TASK GOAL:
Every line containing the word "άμεσα" is to be copied from the data below.

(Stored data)
......
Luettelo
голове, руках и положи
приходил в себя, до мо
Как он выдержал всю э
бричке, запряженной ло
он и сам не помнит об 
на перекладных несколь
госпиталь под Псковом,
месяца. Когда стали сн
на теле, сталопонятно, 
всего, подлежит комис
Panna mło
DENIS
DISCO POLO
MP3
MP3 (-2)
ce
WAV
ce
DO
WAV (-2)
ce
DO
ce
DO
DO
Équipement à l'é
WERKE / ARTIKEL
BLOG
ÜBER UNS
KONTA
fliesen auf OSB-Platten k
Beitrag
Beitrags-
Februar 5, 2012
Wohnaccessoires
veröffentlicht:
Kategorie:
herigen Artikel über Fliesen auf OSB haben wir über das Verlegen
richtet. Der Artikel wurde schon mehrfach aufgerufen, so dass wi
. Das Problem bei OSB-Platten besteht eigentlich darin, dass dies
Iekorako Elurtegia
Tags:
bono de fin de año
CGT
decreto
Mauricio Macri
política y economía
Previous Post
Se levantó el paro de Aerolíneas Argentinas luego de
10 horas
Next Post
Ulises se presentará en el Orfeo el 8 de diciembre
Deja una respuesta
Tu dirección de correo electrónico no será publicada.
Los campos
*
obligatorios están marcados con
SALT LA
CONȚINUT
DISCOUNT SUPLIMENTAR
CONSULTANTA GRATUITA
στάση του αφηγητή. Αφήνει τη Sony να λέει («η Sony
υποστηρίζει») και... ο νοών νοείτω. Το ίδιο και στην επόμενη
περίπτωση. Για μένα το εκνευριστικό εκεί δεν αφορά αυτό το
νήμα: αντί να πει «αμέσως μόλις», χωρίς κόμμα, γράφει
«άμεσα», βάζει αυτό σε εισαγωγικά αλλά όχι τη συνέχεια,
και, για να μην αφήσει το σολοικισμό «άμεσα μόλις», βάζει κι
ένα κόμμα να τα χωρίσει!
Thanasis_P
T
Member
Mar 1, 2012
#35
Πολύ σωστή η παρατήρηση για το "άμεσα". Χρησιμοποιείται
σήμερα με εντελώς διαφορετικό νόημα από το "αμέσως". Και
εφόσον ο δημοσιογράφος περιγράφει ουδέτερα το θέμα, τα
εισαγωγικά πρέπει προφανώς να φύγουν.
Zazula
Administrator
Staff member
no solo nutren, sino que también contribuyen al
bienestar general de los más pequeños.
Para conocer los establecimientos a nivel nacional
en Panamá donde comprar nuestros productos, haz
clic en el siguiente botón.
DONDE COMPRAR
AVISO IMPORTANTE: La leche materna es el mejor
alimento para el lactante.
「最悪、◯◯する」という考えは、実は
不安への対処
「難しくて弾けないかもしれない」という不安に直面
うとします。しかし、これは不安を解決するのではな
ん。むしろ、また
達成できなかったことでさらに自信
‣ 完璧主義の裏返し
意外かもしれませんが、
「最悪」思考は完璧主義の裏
......
RESPONSE BOX:
«άμεσα», βάζει αυτό σε εισαγωγικά αλλά όχι τη συνέχεια,
και, για να μην αφήσει το σολοικισμό «άμεσα μόλις», βάζει κι
Πολύ σωστή η παρατήρηση για το "άμεσα". Χρησιμοποιείται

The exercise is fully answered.